> Dating > Dating Wisdom

The Pickiness Factor, Part 2

May 9, 2009 | by Leah Jacobs and Shaindy Marks

Gaining clarity at all costs.

Drop everything you're doing. Have a friend bring you and your checkbook to a car dealership. You have one hour to come home with a brand new car.

What, no research? No comparison shopping? No narrowing it down to what you truly need? Ridiculous!

Unfortunately, that's how most people choose their spouses. They let ‘gut feelings' and ‘chemistry' determine the quality of the rest of their life. Sure it's important to be attracted to someone, but it wouldn't be smart to buy a car based on gut feelings either.

The antidote? Do your homework. Figure out what you truly need to be happy -- that's your best chance of making sure that you get it.

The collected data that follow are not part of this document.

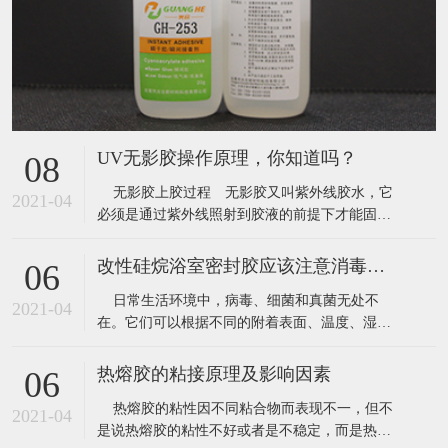
UV无影胶操作原理，你知道吗？
08
无影胶上胶过程 无影胶又叫紫外线胶水，它
2021-04
必须是通过紫外线照射到胶液的前提下才能固
化，也就是无影胶中的光敏剂与接触到紫外线会
与单体相接合，理论上没有紫外线光源的照射下
改性硅烷浴室密封胶应该注意消毒更换
06
无影胶几乎永远不固化。 紫外线的来源有自然
日常生活环境中，病毒、细菌和真菌无处不
日光和人造光源两种。紫外线越强固化速
2021-04
在。它们可以根据不同的附着表面、温度、湿度
以及其他利于生长的环境媒介，存活几个小时甚
至几年。根据全球卫生理事协会最新公布的调查
热熔胶的粘接原理及影响因素
06
数据显示，全球范围内，浴室密封胶是最脏的地
热熔胶的粘性因不同粘合物而表现不一，但不
方。70%家庭的浴室密封胶在细菌检测中被发现
2021-04
是说热熔胶的粘性不好或者是不稳定，而是热熔
为重度污染。 &nb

Pickiness is nothing more than using the wrong criteria to choose your spouse. Here's how to determine what the right criteria should be:

A) MAKE A TOP TEN LIST -- develop a personalized top ten list that fits your personality and needs

  1. Make a list of all of the qualities that you want in a spouse. Let your mind wander, think of any positive qualities and write them down. It may run to 50 items, but get it all down on paper. This is your starter list.

  2. Next, delete all wants from your list, leaving only your true needs. This is crucial to your long-term happiness. In general, a want is something that just doesn't hold water compared with what you truly need. For instance, you may have written, ‘rich,' when in reality, it's far more important to you that your spouse be ‘compassionate.' Will a 'rich' spouse fulfill your deep spiritual needs? Probably not. Would it make it to your top ten list over other qualities such as ‘sincerity' and ‘loyal?' Doubtful.

  3. Delete all Hollywood-influenced criteria from your list. Anything that is superficial and has no bearing on long-term happiness has to go.

  4. Delete any traits that are dictated to you by society and those from your inner circle of friends and relatives that don't deeply speak to who you are and what you want to accomplish with your life.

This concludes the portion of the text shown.